Implementation:NVIDIA TransformerEngine JAX XLA Attention
| Field | Value |
|---|---|
| Sources | TransformerEngine |
| Domains | Deep_Learning, JAX, Attention |
| Last Updated | 2026-02-07 14:00 GMT |
Overview
Implements XLA FFI handlers for fused multi-head attention forward and backward passes, along with workspace size query functions and auxiliary tensor preparation, enabling efficient attention computation from JAX.
Description
GetFusedAttnBackend queries TE for the appropriate backend (max512 or arbitrary sequence length). PrepareFusedAttnForwardAuxTensors builds an NVTETensorPack with softmax, RNG state, bias, and softmax offset tensors shaped according to the chosen backend. PrepareFusedAttnBackwardAuxTensors reuses the forward logic with dummy parameters to pack all auxiliary tensors. GetFusedAttnForwardWorkspaceSizes and GetFusedAttnBackwardWorkspaceSizes create dummy tensor wrappers and call nvte_fused_attn_fwd/nvte_fused_attn_bwd to determine required workspace sizes. The actual FFI forward/backward handlers construct full tensor wrappers with Q, K, V, bias, and sequence-length descriptors and dispatch to TE's fused attention kernels.

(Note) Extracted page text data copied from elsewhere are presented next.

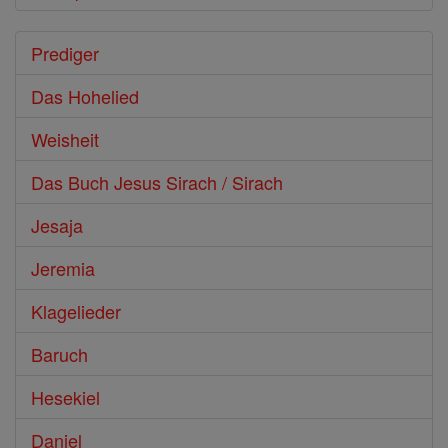
Prediger
Das Hohelied
Weisheit
Das Buch Jesus Sirach / Sirach
Jesaja
Jeremia
Klagelieder
Baruch
Hesekiel
Daniel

This is a critical performance component that provides fused attention with cuDNN backend support, enabling memory-efficient multi-head attention with configurable masking, bias types, QKV layouts, and dropout for JAX-based transformer models.
Usage
This C++ extension is invoked internally by the Python-side FusedAttnFwdPrimitive and FusedAttnBwdPrimitive in transformer_engine.jax.cpp_extensions.attention. Users do not call these FFI handlers directly.
Code Reference
Source Location
- Repository
NVIDIA/TransformerEngine- File
transformer_engine/jax/csrc/extensions/attention.cpp- Lines
- 1--670
Signature
namespace transformer_engine {
namespace jax {
NVTE_Fused_Attn_Backend GetFusedAttnBackend(
bool is_training, DType q_dtype, DType kv_dtype,
NVTE_QKV_Layout qkv_layout, NVTE_Bias_Type bias_type,
NVTE_Mask_Type mask_type, NVTE_Softmax_Type softmax_type,
float dropout_probability, size_t q_attn_heads, size_t kv_attn_heads,
size_t q_max_seqlen, size_t kv_max_seqlen, size_t qk_head_dim,
size_t v_head_dim, int64_t window_size_left, int64_t window_size_right,
bool deterministic);
void PrepareFusedAttnForwardAuxTensors(
NVTETensorPack *tensor_pack, const size_t input_batch,
const size_t bias_batch, const size_t attn_heads,
const size_t bias_heads, const size_t q_max_seqlen,
const size_t kv_max_seqlen, DType dtype,
NVTE_Bias_Type bias_type, NVTE_Fused_Attn_Backend backend,
void *softmax_buf, void *rng_state_buf, void *bias_buf,
void *softmax_offset_buf);
pybind11::tuple GetFusedAttnForwardWorkspaceSizes(...);
pybind11::tuple GetFusedAttnBackwardWorkspaceSizes(...);
} // namespace jax
} // namespace transformer_engine
Import
#include "../extensions.h"
#include "transformer_engine/fused_attn.h"
#include "transformer_engine/transformer_engine.h"
I/O Contract
Inputs
| Name | Type | Required | Description |
|---|---|---|---|
| q_buf | Buffer_Type |
Yes | Query tensor buffer |
| k_buf | Buffer_Type |
Yes | Key tensor buffer |
| v_buf | Buffer_Type |
Yes | Value tensor buffer |
| bias_buf | Buffer_Type |
No | Optional attention bias buffer |
| cu_seqlen_q | Buffer_Type |
Yes | Cumulative query sequence lengths |
| cu_seqlen_kv | Buffer_Type |
Yes | Cumulative key/value sequence lengths |
| seed_buf | Buffer_Type |
No | RNG seed for dropout |
| qkv_layout | NVTE_QKV_Layout |
Yes | QKV memory layout |
| bias_type | NVTE_Bias_Type |
Yes | Bias type enum |
| mask_type | NVTE_Mask_Type |
Yes | Attention mask type enum |
| scaling_factor | float |
Yes | Attention scaling factor |
| dropout_probability | float |
Yes | Dropout probability |
Outputs
| Name | Type | Description |
|---|---|---|
| output_buf | Result_Type |
Attention output tensor |
| softmax_aux | Result_Type |
Softmax auxiliary data for backward pass |
| rng_state | Result_Type |
RNG state for backward pass dropout |
Usage Examples
// This FFI handler is called internally by JAX's XLA compilation pipeline.
// Users interact with it through the Python API:
// from transformer_engine.jax.attention import fused_attn
// output = fused_attn(qkv=(q, k, v), ...)